Crown pulls back as Czech central bank keeps rates steady

Published September 28, 2017 Updated September 27, 2017 06:29pm

BUDAPEST: The Czech crown pulled back from seven-week lows on Wednesday after the Czech central bank (CNB) disappointed some investors by not raising its interest rates further.

The dollar's global firming, meanwhile, led to selling in other Central European currency and government bond markets. The zloty fell to its weakest levels since mid-May versus the euro .

The CNB, which early last month became the first European Union central bank to lift interest rates since 2012, held fire on Wednesday.

The Czechs have Central Europe's lowest inflation target at 2 percent and their price index has exceeded that level. The CNB is more sensitive to hawkish signals from big central banks in the world, mainly the European Central Bank.

Fed Chair Janet Yellen said on Tuesday that the Fed needs to continue rate hikes despite uncertainty about inflation. Her comments led to a firming of the dollar and a rise in government bond yield globally, including Central Europe.

Before the Czech meeting, expectations for an imminent hike strengthened, boosting the crown to 26 per euro for the first time since the CNB's rate hike on Aug. 3.
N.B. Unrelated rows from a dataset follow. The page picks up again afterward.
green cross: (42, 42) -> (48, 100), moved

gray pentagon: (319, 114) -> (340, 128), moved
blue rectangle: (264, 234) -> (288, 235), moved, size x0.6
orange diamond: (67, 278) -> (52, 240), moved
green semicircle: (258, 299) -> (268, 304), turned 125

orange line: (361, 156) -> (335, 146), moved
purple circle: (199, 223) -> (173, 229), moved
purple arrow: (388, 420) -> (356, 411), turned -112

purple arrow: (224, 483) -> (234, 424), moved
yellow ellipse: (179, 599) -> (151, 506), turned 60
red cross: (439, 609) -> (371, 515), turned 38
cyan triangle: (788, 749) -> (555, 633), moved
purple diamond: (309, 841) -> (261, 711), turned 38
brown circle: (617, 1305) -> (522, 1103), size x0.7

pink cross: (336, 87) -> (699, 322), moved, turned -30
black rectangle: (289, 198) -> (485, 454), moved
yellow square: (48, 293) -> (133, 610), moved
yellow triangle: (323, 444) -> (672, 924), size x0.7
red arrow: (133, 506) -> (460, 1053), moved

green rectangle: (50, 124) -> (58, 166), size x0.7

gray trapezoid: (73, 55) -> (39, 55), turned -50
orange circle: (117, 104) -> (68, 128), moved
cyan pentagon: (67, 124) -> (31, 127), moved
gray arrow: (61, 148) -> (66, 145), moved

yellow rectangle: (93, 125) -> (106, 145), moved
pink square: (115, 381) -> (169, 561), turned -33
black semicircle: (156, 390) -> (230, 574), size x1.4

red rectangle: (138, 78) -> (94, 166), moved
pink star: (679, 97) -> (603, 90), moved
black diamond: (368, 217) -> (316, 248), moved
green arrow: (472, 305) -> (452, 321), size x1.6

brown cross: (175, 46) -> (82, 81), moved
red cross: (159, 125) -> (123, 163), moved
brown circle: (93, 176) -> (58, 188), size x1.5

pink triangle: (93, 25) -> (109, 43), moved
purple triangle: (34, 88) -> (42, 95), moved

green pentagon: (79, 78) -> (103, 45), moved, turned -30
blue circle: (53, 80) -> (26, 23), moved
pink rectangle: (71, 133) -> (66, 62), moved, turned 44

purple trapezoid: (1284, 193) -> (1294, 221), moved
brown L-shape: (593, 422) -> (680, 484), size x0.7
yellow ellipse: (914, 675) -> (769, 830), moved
After the CNB kept rates on hold, the crown retreated to 26.1 aper euro, its typical level in the past 5 weeks.

By 1429 GMT, it firmed to 26.035, after the bank said rate setters voted against a hike by a slim margin. Governor Rusnok said board members understood that economic data justified further rate hikes.

Elsewhere, the dollar's strength weighed on the region's most liquid currencies. The zloty and the forint initially fell to their lowest levels since April-May initially.

But the Hungarian unit, after sliding for weeks due to a deposit rate cut and liquidity-boosting measures from the central bank, rebounded by late trade, partly helped by stop-loss deals in its cross with the zloty, dealers said.

"Somehow investors like the zloty less than the forint at the moment," one Budapest-based dealer said.

The zloty has weakened this week partly due to political concerns. Polish President Andrzej Duda announced proposals about judicial reforms and Poland's plans for the reform have fuelled tension with Brussels and some EU capitals.

The key cause of its slide on Wednesday was the dollar's strength, said Piotr Pop?awski ING's senior economist in Warsaw.

It fell 0.7 percent against the euro to 4.316 by 1429 GMT, while the forint firmed 0.2 percent to 310.80.

Government bonds mostly eased.

Poland's 10-year bond yield rose 5 basis points to 3.35 percent. Hungary's corresponding yield was fixed 4 basis points higher, at 2.49 percent, while the Czech 10-year yield dropped 4 basis points to 1.148 percent.